Aujourd’hui ma vie a évolué. Dans le bon sens c’est ce que je me plais à penser. La Covid m’ayant forcée à rester sur place, j’ai dû apprendre à me poser pour finalement me rendre compte que c’était peut-être ce dont j’avais désormais envie : me poser. Alors voilà, construire une vie commune avec quelqu’un, acheter une maison, ralentir l’activité professionnelle « free-lance » pour un poste régulier dans une structure… Or si la vie change, les décisions que l’on a à prendre aussi. Par conséquent, ce sont de nouvelles problématiques que nous offre le handicap. La question m’est venue très vite : ça ne s’arrêtera donc jamais ?

handicap accessibilité adaptabilité

Parce qu’un lieu dans lequel nous prenons la décision de passer les mois, voire les années à venir, on ne peut pas se permettre de le choisir à la va-vite en se disant qu’on s’adaptera.

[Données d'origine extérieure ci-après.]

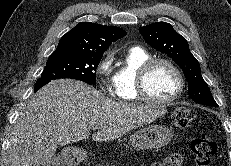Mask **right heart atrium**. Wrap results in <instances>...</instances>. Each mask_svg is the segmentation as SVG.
Masks as SVG:
<instances>
[{
    "instance_id": "d8ad5b80",
    "label": "right heart atrium",
    "mask_w": 231,
    "mask_h": 166,
    "mask_svg": "<svg viewBox=\"0 0 231 166\" xmlns=\"http://www.w3.org/2000/svg\"><path fill=\"white\" fill-rule=\"evenodd\" d=\"M113 54L108 52L99 62L96 75L102 91L112 93L115 91V74L112 71Z\"/></svg>"
}]
</instances>
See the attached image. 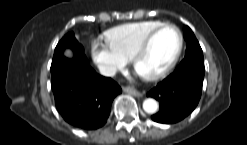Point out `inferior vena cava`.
<instances>
[{
    "mask_svg": "<svg viewBox=\"0 0 247 145\" xmlns=\"http://www.w3.org/2000/svg\"><path fill=\"white\" fill-rule=\"evenodd\" d=\"M99 71L103 76L113 77L116 74L117 69L111 65H100Z\"/></svg>",
    "mask_w": 247,
    "mask_h": 145,
    "instance_id": "inferior-vena-cava-1",
    "label": "inferior vena cava"
}]
</instances>
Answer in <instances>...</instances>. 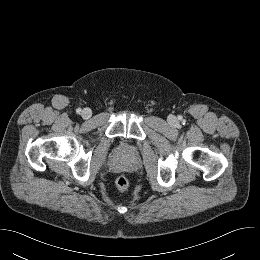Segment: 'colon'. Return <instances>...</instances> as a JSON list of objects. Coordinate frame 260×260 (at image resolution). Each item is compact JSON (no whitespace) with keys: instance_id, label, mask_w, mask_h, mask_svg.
Here are the masks:
<instances>
[{"instance_id":"5ec220e1","label":"colon","mask_w":260,"mask_h":260,"mask_svg":"<svg viewBox=\"0 0 260 260\" xmlns=\"http://www.w3.org/2000/svg\"><path fill=\"white\" fill-rule=\"evenodd\" d=\"M115 185L119 191L123 192L129 188L130 182L126 176L121 175V176L117 177V179L115 181Z\"/></svg>"}]
</instances>
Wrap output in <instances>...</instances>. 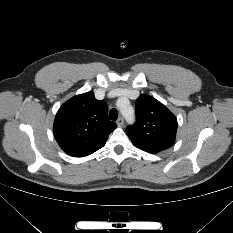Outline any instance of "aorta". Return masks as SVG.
<instances>
[{
  "label": "aorta",
  "mask_w": 233,
  "mask_h": 233,
  "mask_svg": "<svg viewBox=\"0 0 233 233\" xmlns=\"http://www.w3.org/2000/svg\"><path fill=\"white\" fill-rule=\"evenodd\" d=\"M121 112L128 123H132L134 121L133 112L128 113L126 107L121 108Z\"/></svg>",
  "instance_id": "1"
}]
</instances>
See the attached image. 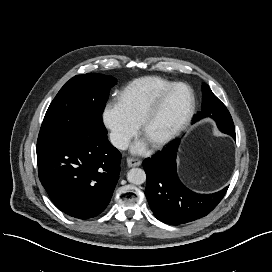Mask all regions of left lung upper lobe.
Segmentation results:
<instances>
[{"instance_id": "5c2ea615", "label": "left lung upper lobe", "mask_w": 272, "mask_h": 272, "mask_svg": "<svg viewBox=\"0 0 272 272\" xmlns=\"http://www.w3.org/2000/svg\"><path fill=\"white\" fill-rule=\"evenodd\" d=\"M202 111L195 116V120L204 117H212L216 122L220 117L229 116V111L226 106L213 94L209 86L205 83L202 84ZM229 128L235 129L233 122L230 123Z\"/></svg>"}]
</instances>
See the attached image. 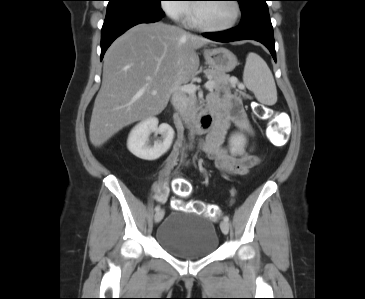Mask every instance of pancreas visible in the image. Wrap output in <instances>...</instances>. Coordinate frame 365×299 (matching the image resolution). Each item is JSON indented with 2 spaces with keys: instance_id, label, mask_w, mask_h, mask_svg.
I'll return each instance as SVG.
<instances>
[{
  "instance_id": "cf45deb5",
  "label": "pancreas",
  "mask_w": 365,
  "mask_h": 299,
  "mask_svg": "<svg viewBox=\"0 0 365 299\" xmlns=\"http://www.w3.org/2000/svg\"><path fill=\"white\" fill-rule=\"evenodd\" d=\"M207 78H209L211 81L214 82V89L217 91L224 90L229 91L230 90V77L225 74L218 72L213 69H206L204 71ZM241 95L245 96L244 93H241ZM198 112V106H197V99L195 95H190L187 98V107L185 111L182 113V119L184 121H189L196 117Z\"/></svg>"
}]
</instances>
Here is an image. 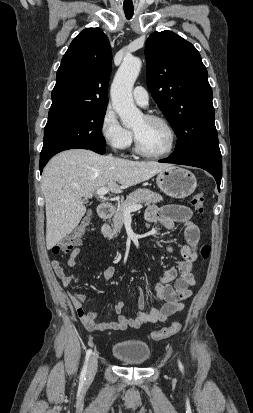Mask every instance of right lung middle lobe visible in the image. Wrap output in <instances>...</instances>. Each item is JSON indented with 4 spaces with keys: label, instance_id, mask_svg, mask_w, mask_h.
<instances>
[{
    "label": "right lung middle lobe",
    "instance_id": "obj_1",
    "mask_svg": "<svg viewBox=\"0 0 253 413\" xmlns=\"http://www.w3.org/2000/svg\"><path fill=\"white\" fill-rule=\"evenodd\" d=\"M105 113L106 108H99L70 110L48 115L41 152L69 143L85 145L105 143L102 135Z\"/></svg>",
    "mask_w": 253,
    "mask_h": 413
}]
</instances>
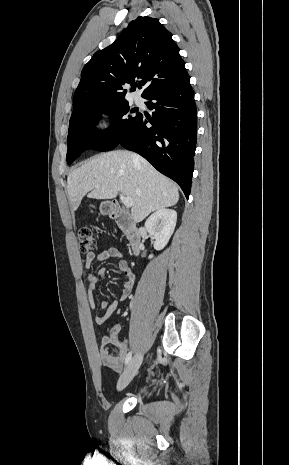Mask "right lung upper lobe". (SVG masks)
Returning a JSON list of instances; mask_svg holds the SVG:
<instances>
[{
  "mask_svg": "<svg viewBox=\"0 0 289 465\" xmlns=\"http://www.w3.org/2000/svg\"><path fill=\"white\" fill-rule=\"evenodd\" d=\"M137 78L141 79L139 88L146 85L143 98L189 80L172 34L156 18L138 17L131 21L112 45L96 52L85 65L74 93L69 127L75 122L80 105L125 99L124 86H134Z\"/></svg>",
  "mask_w": 289,
  "mask_h": 465,
  "instance_id": "cb5924a9",
  "label": "right lung upper lobe"
}]
</instances>
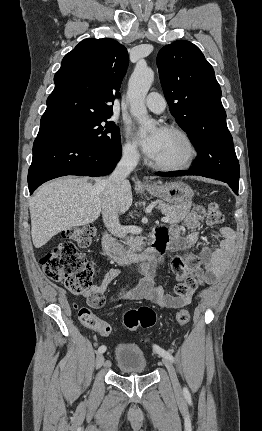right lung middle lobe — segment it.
Listing matches in <instances>:
<instances>
[{"label": "right lung middle lobe", "instance_id": "dd1d6c3e", "mask_svg": "<svg viewBox=\"0 0 262 431\" xmlns=\"http://www.w3.org/2000/svg\"><path fill=\"white\" fill-rule=\"evenodd\" d=\"M108 118L110 116L105 115L74 119L40 126L39 132L60 133L100 147L114 148L120 145V132L114 122L107 121Z\"/></svg>", "mask_w": 262, "mask_h": 431}]
</instances>
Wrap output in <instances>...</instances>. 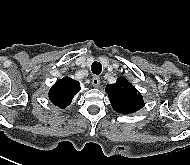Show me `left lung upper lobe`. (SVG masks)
<instances>
[{"instance_id": "left-lung-upper-lobe-1", "label": "left lung upper lobe", "mask_w": 190, "mask_h": 165, "mask_svg": "<svg viewBox=\"0 0 190 165\" xmlns=\"http://www.w3.org/2000/svg\"><path fill=\"white\" fill-rule=\"evenodd\" d=\"M106 92L113 109L118 113H134L144 106L142 95L123 77L118 78L115 84H108Z\"/></svg>"}]
</instances>
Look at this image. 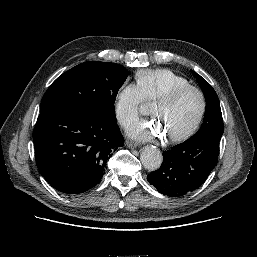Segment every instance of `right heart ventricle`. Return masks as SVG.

Pas cette fois non. Soit le lieu est à moitié accessible mais modifiable, soit il ne l’est pas. L’accessibilité d’emblée n’existe pas. Comme je vous le dis souvent, il n’y a pas deux handicaps exactement pareils, ce qui implique que nous avons chacun nos petits besoins particuliers. Seulement quand on a trente ans et que l’on débute dans l’achat de maison, et ben on est tout mignon à se dire « oh bah ça, on le changera, ce ne sont pas de gros travaux… »

 

Zoom sur la maison, adieu l’éphémère !

AH AH AH CE NE SONT PAS DE GROS TRAVAUX QU’ILS DISENT. Jusqu’à ce que les ouvriers nous remettent les pieds sur terre… nous enlevant derechef les paillettes que nous nous étions joyeusement mises dans les yeux !

accessibilité fauteuil roulant Faire agrandir des portes pour pouvoir aller d’une pièce à une autre aisément, et bien ça ne se fait pas en un claquement de doigts, ça ne se fait pas à n’importe quel moment, et selon, les revêtements des murs n’impliquent pas le même travail. Refaire aménager une salle de bain pour qu’on puisse y prendre sa douche malgré son handicap, ça se réfléchit, ça se dessine et ça se peaufine, parce que la moindre erreur peut nous coûter cher à rectifier, le chantier fini. Du « on bidouillera ça pour que ce soit un peu plus bas » au « on refait tout » dans la cuisine, c’est aussi une histoire de confort : nous ne sommes plus dans l’éphémère des vadrouilles. Ces projets-là, c’est pour le long terme. Et l’enjeu est aussi simple qu’il est capital : faire en sorte que mon handicap ne soit pas rendu plus pénible à vivre par des adaptations bancales, oubliées ou mal faites.

Moi qui pensais, innocemment, que j’étais une adulte pour lequel le fauteuil n’avait plus de secret !… Je constate de façon un peu désabusée que je ne serai jamais vraiment au bout ni de mes surprises ni de mes peines avec Albert.